2.2. La loi s'interprète en premier lieu selon sa lettre (interprétation littérale). Il n'y a lieu de déroger au sens littéral d'un texte clair par voie d'interprétation que lorsque des raisons objectives permettent de penser que ce texte ne restitue pas le sens véritable de la disposition en cause. Si le texte n'est pas absolument clair, si plusieurs interprétations de celui-ci sont possibles, il convient de rechercher quelle est la véritable portée de la norme, en la dégageant de tous les éléments à considérer, soit notamment des travaux préparatoires (interprétation historique), du but de la règle, de son esprit, ainsi que des valeurs sur lesquelles elle repose ou encore de sa relation avec d'autres dispositions légales (interprétation systématique). Le Tribunal fédéral ne privilégie aucune méthode d'interprétation, mais s'inspire d'un pluralisme pragmatique pour rechercher le sens véritable de la norme; en particulier, il ne se fonde sur la compréhension littérale du texte que s'il en découle sans ambiguïté une solution matériellement juste (ATF 149 IV 105 consid. 3.4; 147 V 35 consid. 7.1; 146 V 87 consid. 7.1). Si plusieurs interprétations sont possibles, il convient de choisir celle qui est conforme à la Constitution (ATF 149 I 2 consid. 3.2.1; 145 III 56 consid. 5.3.1; 144 III 54 consid. 4.1.3.1 et les arrêts cités; cf. aussi ATF 150 IV 48 consid. 3.2; 149 I 2 consid. 3.2.1; 145 II 270 consid. 4.1). L'interprétation conforme à la Constitution trouve ses limites lorsque le texte et le sens de la disposition légale sont absolument clairs, quand bien même ils seraient contraires à la Constitution (ATF 141 II 338 consid. 3.1 et les arrêts cités; arrêts 2C_339/2021 du 4 mai 2022 consid. 4.1; 2C_402/2020 du 10 décembre 2020 consid. 3.1).

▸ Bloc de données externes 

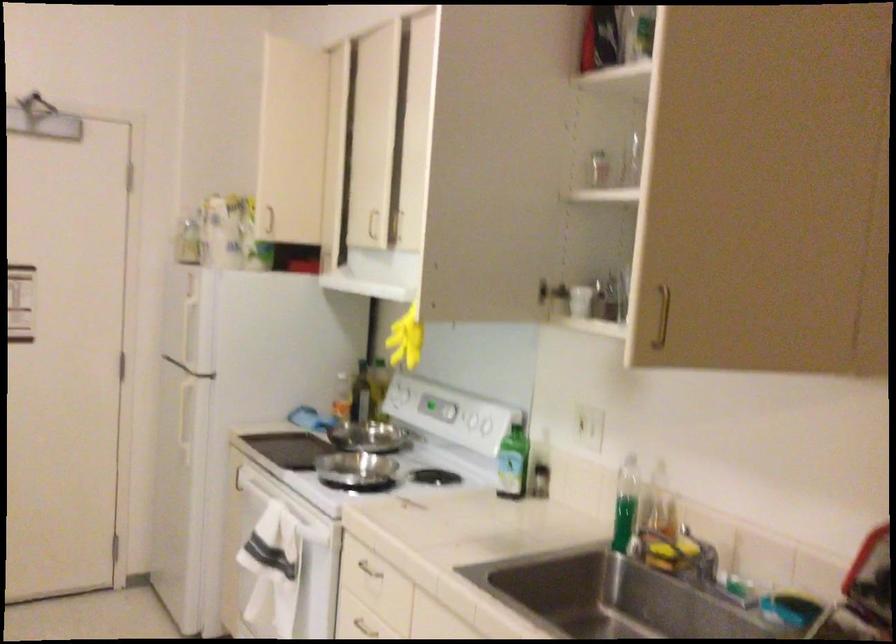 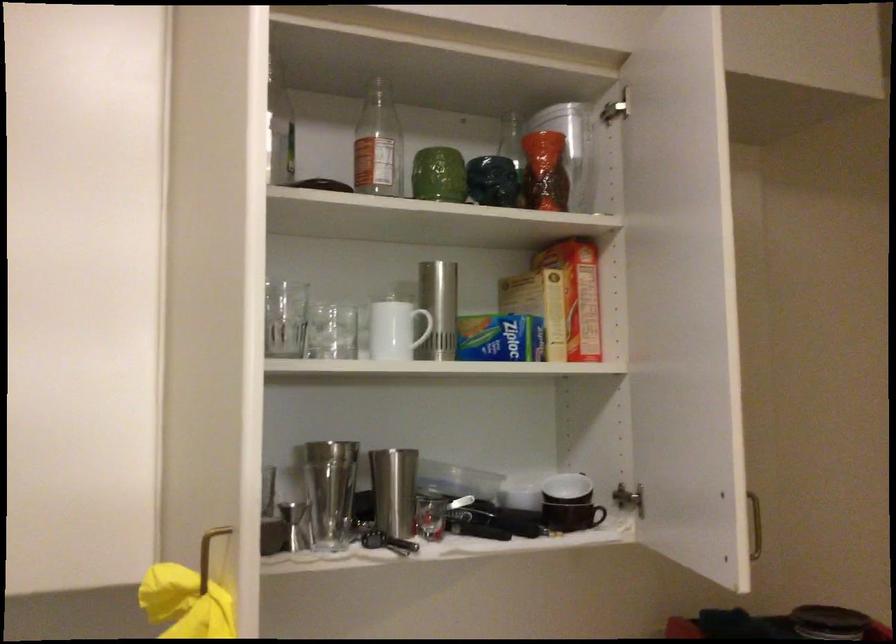 In the second image, find the point that corresponds to point 800,337 in the first image.

(570, 504) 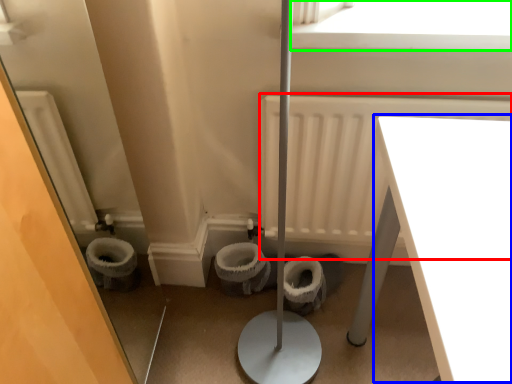 Question: Estimate the real-world distances between objects in this image. Which object is farther from radiator (highlighted by a red box), table (highlighted by a blue box) or window screen (highlighted by a green box)?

2.3. Le recourant reproche à la cour cantonale de ne pas avoir exclu l'application de l'art. 66a al. 1 let. h CP dans le cas d'espèce, opérant une interprétation conforme à la lettre de l'art. 121 al. 3 let. a Cst. (mentionnant le viol ou "tout autre délit sexuel grave"), compte tenu du fait que l'infraction à l'art. 197 al. 4 CP qui lui est imputée serait de très peu de gravité. Il soutient également qu'un parallélisme aurait dû être fait entre les cas de très peu de gravité de l'art. 67 al. 4
bis CP et le cas d'espèce.
2.3.1. Comme on vient de voir, l'art. 66a al. 1 CP a concrétisé le mandat donné au législateur de définir les faits constitutifs des infractions visées à l'art. 121 al. 3 Cst. (cf. art. 121 al. 4 Cst.). En présence d'une infraction figurant dans la liste de l'art. 66a al. 1 CP, une expulsion doit en principe être ordonnée de manière automatique et indépendamment de la gravité des faits retenus, du montant de la peine et du fait que celle-ci ait été prononcée avec ou sans sursis (cf.
supra consid. 2.1.2). Pour ce motif déjà, le recourant ne peut rien déduire lorsqu'il fait valoir que le cas serait de très peu de gravité (cf. arrêt 6B_1439/2021 du 28 novembre 2022 consid. 3.4 où une expulsion a été confirmée en relation précisément avec une infraction à l'art. 197 al. 4 2e phrase CP pour laquelle le recourant avait été condamné à une peine pécuniaire avec sursis de 10 jours-amende). La gravité des faits est en revanche prise en considération lors de la pesée des intérêts opérée dans le cadre de l'analyse de la deuxième condition de l'art. 66a al. 2 CP, dans l'hypothèse où la première condition est remplie, ce qui n'est pas le cas en l'espèce (cf.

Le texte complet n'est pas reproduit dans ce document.